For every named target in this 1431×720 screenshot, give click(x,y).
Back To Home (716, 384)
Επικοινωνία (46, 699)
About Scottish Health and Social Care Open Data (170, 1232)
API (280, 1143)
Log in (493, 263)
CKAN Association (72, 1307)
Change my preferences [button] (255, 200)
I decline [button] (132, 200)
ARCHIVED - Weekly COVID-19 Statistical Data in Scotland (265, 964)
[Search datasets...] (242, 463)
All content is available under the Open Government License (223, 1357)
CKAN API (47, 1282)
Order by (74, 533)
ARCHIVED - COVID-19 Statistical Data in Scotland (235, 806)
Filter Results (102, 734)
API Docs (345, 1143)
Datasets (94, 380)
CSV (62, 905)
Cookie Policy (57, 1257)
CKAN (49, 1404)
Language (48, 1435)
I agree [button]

--

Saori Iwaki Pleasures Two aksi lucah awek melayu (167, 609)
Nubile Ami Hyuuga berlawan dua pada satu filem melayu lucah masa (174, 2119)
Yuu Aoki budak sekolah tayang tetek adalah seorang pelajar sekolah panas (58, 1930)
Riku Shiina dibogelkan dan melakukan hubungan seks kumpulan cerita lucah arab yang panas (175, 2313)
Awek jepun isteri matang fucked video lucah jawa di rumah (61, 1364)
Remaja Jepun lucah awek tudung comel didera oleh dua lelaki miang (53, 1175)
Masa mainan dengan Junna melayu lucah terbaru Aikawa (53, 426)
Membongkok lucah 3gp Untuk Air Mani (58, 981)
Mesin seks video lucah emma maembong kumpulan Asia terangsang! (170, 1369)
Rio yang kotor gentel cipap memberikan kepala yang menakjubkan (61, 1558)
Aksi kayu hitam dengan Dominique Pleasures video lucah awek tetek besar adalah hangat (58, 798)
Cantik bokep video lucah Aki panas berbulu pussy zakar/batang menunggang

--

EXERCISE INSTRUCTIONS — Given the records above, reproduce precisely and only the lines between the line holding "For every named" and the line holding "I agree [button]", inclusive.

THE COMPLETED TASK —
For every named target in this 1431×720 screenshot, give click(x,y).
Back To Home (716, 384)
Επικοινωνία (46, 699)
About Scottish Health and Social Care Open Data (170, 1232)
API (280, 1143)
Log in (493, 263)
CKAN Association (72, 1307)
Change my preferences [button] (255, 200)
I decline [button] (132, 200)
ARCHIVED - Weekly COVID-19 Statistical Data in Scotland (265, 964)
[Search datasets...] (242, 463)
All content is available under the Open Government License (223, 1357)
CKAN API (47, 1282)
Order by (74, 533)
ARCHIVED - COVID-19 Statistical Data in Scotland (235, 806)
Filter Results (102, 734)
API Docs (345, 1143)
Datasets (94, 380)
CSV (62, 905)
Cookie Policy (57, 1257)
CKAN (49, 1404)
Language (48, 1435)
I agree [button]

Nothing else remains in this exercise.